* **TASK DETAILS**
Down to the final line, print each entry exactly.

SOURCE MATERIAL: Begin

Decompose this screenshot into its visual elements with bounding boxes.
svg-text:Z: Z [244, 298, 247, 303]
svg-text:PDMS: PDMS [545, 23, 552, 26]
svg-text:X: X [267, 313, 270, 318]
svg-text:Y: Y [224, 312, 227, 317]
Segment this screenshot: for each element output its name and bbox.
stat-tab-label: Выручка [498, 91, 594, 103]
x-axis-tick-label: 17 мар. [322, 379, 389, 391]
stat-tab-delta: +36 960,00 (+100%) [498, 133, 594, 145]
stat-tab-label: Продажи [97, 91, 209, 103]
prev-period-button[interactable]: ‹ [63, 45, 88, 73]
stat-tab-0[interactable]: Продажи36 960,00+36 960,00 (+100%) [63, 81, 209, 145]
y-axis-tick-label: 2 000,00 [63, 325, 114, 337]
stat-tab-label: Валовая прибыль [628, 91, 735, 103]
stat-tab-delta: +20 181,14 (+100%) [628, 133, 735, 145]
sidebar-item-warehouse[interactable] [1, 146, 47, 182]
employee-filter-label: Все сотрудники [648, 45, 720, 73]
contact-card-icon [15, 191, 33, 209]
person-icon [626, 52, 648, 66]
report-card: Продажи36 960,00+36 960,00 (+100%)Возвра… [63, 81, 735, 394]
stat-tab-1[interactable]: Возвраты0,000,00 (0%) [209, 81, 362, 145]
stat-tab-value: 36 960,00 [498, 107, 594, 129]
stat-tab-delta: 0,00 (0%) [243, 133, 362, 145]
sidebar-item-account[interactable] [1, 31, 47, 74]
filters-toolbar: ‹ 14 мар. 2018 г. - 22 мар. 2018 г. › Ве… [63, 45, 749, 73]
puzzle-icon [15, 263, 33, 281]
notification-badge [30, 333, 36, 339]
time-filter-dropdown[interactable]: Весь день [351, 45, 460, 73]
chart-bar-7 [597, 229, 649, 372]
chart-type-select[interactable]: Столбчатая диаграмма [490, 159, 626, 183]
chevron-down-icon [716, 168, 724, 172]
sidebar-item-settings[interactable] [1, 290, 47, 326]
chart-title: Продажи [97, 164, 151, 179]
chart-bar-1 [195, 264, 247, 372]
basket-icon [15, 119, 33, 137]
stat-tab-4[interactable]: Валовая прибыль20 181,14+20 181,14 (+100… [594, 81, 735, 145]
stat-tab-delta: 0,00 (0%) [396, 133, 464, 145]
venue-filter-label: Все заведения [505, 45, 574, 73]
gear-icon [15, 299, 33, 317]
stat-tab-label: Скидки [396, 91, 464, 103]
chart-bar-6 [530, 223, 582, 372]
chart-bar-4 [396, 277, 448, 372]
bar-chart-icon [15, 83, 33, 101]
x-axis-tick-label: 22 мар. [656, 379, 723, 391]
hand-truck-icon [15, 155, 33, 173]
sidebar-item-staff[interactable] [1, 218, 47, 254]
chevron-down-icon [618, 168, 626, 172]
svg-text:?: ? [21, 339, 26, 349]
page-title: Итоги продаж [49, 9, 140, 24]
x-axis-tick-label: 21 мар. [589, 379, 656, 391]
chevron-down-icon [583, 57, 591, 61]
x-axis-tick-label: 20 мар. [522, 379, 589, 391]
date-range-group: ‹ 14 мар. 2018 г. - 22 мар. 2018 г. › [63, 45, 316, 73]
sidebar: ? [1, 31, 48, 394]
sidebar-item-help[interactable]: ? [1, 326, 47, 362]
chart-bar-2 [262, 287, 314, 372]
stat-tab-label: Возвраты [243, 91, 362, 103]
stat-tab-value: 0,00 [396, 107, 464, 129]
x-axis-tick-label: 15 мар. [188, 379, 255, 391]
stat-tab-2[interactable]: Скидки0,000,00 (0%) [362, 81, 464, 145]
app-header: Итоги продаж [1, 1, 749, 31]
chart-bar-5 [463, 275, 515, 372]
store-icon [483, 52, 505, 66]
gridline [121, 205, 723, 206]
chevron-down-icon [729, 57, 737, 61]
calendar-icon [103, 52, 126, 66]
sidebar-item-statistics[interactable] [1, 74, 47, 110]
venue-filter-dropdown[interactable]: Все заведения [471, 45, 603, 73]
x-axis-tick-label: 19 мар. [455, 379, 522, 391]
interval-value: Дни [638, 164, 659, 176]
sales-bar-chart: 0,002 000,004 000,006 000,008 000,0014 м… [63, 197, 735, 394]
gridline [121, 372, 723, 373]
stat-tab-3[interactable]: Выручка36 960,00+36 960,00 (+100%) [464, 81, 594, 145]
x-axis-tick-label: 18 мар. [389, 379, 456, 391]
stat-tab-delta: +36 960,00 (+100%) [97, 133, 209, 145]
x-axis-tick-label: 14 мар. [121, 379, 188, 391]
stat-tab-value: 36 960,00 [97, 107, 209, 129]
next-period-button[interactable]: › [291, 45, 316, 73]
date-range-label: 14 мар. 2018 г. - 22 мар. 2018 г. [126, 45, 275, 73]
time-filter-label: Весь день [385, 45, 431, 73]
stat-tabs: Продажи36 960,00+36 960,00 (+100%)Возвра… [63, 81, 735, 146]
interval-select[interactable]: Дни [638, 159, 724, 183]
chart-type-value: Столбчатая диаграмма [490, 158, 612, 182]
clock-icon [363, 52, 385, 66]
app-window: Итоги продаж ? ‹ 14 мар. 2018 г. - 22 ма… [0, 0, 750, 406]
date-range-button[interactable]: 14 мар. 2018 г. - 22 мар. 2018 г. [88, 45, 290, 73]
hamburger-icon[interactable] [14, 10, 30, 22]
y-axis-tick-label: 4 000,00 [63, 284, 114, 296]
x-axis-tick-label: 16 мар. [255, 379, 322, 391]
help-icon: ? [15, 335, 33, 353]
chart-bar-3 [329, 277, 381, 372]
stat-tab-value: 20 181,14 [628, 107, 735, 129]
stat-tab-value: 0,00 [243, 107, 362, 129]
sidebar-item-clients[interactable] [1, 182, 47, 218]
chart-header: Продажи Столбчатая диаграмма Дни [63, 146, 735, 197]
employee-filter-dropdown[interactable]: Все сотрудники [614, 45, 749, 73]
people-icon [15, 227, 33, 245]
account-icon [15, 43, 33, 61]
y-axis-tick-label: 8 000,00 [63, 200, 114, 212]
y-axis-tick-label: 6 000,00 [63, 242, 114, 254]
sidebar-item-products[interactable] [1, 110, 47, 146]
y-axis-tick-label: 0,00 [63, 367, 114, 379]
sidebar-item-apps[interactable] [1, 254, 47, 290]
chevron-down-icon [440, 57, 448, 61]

SOURCE MATERIAL: End

* **EXERCISE RESPONSE**
Decompose this screenshot into its visual elements with bounding boxes.
svg-text:Z: Z [244, 298, 247, 303]
svg-text:PDMS: PDMS [545, 23, 552, 26]
svg-text:X: X [267, 313, 270, 318]
svg-text:Y: Y [224, 312, 227, 317]
Segment this screenshot: for each element output its name and bbox.
stat-tab-label: Выручка [498, 91, 594, 103]
x-axis-tick-label: 17 мар. [322, 379, 389, 391]
stat-tab-delta: +36 960,00 (+100%) [498, 133, 594, 145]
stat-tab-label: Продажи [97, 91, 209, 103]
prev-period-button[interactable]: ‹ [63, 45, 88, 73]
stat-tab-0[interactable]: Продажи36 960,00+36 960,00 (+100%) [63, 81, 209, 145]
y-axis-tick-label: 2 000,00 [63, 325, 114, 337]
stat-tab-label: Валовая прибыль [628, 91, 735, 103]
stat-tab-delta: +20 181,14 (+100%) [628, 133, 735, 145]
sidebar-item-warehouse[interactable] [1, 146, 47, 182]
employee-filter-label: Все сотрудники [648, 45, 720, 73]
contact-card-icon [15, 191, 33, 209]
person-icon [626, 52, 648, 66]
report-card: Продажи36 960,00+36 960,00 (+100%)Возвра… [63, 81, 735, 394]
stat-tab-1[interactable]: Возвраты0,000,00 (0%) [209, 81, 362, 145]
stat-tab-value: 36 960,00 [498, 107, 594, 129]
stat-tab-delta: 0,00 (0%) [243, 133, 362, 145]
sidebar-item-account[interactable] [1, 31, 47, 74]
filters-toolbar: ‹ 14 мар. 2018 г. - 22 мар. 2018 г. › Ве… [63, 45, 749, 73]
puzzle-icon [15, 263, 33, 281]
notification-badge [30, 333, 36, 339]
time-filter-dropdown[interactable]: Весь день [351, 45, 460, 73]
chart-bar-7 [597, 229, 649, 372]
chart-type-select[interactable]: Столбчатая диаграмма [490, 159, 626, 183]
chevron-down-icon [716, 168, 724, 172]
sidebar-item-settings[interactable] [1, 290, 47, 326]
chart-title: Продажи [97, 164, 151, 179]
chart-bar-1 [195, 264, 247, 372]
basket-icon [15, 119, 33, 137]
stat-tab-4[interactable]: Валовая прибыль20 181,14+20 181,14 (+100… [594, 81, 735, 145]
stat-tab-delta: 0,00 (0%) [396, 133, 464, 145]
venue-filter-label: Все заведения [505, 45, 574, 73]
gear-icon [15, 299, 33, 317]
stat-tab-label: Скидки [396, 91, 464, 103]
chart-bar-6 [530, 223, 582, 372]
chart-bar-4 [396, 277, 448, 372]
bar-chart-icon [15, 83, 33, 101]
x-axis-tick-label: 22 мар. [656, 379, 723, 391]
hand-truck-icon [15, 155, 33, 173]
sidebar-item-staff[interactable] [1, 218, 47, 254]
chevron-down-icon [618, 168, 626, 172]
svg-text:?: ? [21, 339, 26, 349]
page-title: Итоги продаж [49, 9, 140, 24]
x-axis-tick-label: 21 мар. [589, 379, 656, 391]
chevron-down-icon [583, 57, 591, 61]
x-axis-tick-label: 20 мар. [522, 379, 589, 391]
date-range-group: ‹ 14 мар. 2018 г. - 22 мар. 2018 г. › [63, 45, 316, 73]
sidebar: ? [1, 31, 48, 394]
sidebar-item-help[interactable]: ? [1, 326, 47, 362]
chart-bar-2 [262, 287, 314, 372]
stat-tab-label: Возвраты [243, 91, 362, 103]
stat-tab-value: 0,00 [396, 107, 464, 129]
x-axis-tick-label: 15 мар. [188, 379, 255, 391]
stat-tab-2[interactable]: Скидки0,000,00 (0%) [362, 81, 464, 145]
app-header: Итоги продаж [1, 1, 749, 31]
chart-bar-5 [463, 275, 515, 372]
store-icon [483, 52, 505, 66]
gridline [121, 205, 723, 206]
chevron-down-icon [729, 57, 737, 61]
calendar-icon [103, 52, 126, 66]
sidebar-item-statistics[interactable] [1, 74, 47, 110]
venue-filter-dropdown[interactable]: Все заведения [471, 45, 603, 73]
x-axis-tick-label: 19 мар. [455, 379, 522, 391]
interval-value: Дни [638, 164, 659, 176]
sales-bar-chart: 0,002 000,004 000,006 000,008 000,0014 м… [63, 197, 735, 394]
gridline [121, 372, 723, 373]
stat-tab-3[interactable]: Выручка36 960,00+36 960,00 (+100%) [464, 81, 594, 145]
x-axis-tick-label: 18 мар. [389, 379, 456, 391]
stat-tab-delta: +36 960,00 (+100%) [97, 133, 209, 145]
x-axis-tick-label: 14 мар. [121, 379, 188, 391]
stat-tab-value: 36 960,00 [97, 107, 209, 129]
next-period-button[interactable]: › [291, 45, 316, 73]
date-range-label: 14 мар. 2018 г. - 22 мар. 2018 г. [126, 45, 275, 73]
time-filter-label: Весь день [385, 45, 431, 73]
stat-tabs: Продажи36 960,00+36 960,00 (+100%)Возвра… [63, 81, 735, 146]
interval-select[interactable]: Дни [638, 159, 724, 183]
chart-type-value: Столбчатая диаграмма [490, 158, 612, 182]
clock-icon [363, 52, 385, 66]
app-window: Итоги продаж ? ‹ 14 мар. 2018 г. - 22 ма… [0, 0, 750, 406]
date-range-button[interactable]: 14 мар. 2018 г. - 22 мар. 2018 г. [88, 45, 290, 73]
hamburger-icon[interactable] [14, 10, 30, 22]
y-axis-tick-label: 4 000,00 [63, 284, 114, 296]
x-axis-tick-label: 16 мар. [255, 379, 322, 391]
help-icon: ? [15, 335, 33, 353]
chart-bar-3 [329, 277, 381, 372]
stat-tab-value: 20 181,14 [628, 107, 735, 129]
stat-tab-value: 0,00 [243, 107, 362, 129]
sidebar-item-clients[interactable] [1, 182, 47, 218]
chart-header: Продажи Столбчатая диаграмма Дни [63, 146, 735, 197]
employee-filter-dropdown[interactable]: Все сотрудники [614, 45, 749, 73]
people-icon [15, 227, 33, 245]
account-icon [15, 43, 33, 61]
y-axis-tick-label: 8 000,00 [63, 200, 114, 212]
y-axis-tick-label: 6 000,00 [63, 242, 114, 254]
sidebar-item-products[interactable] [1, 110, 47, 146]
y-axis-tick-label: 0,00 [63, 367, 114, 379]
sidebar-item-apps[interactable] [1, 254, 47, 290]
chevron-down-icon [440, 57, 448, 61]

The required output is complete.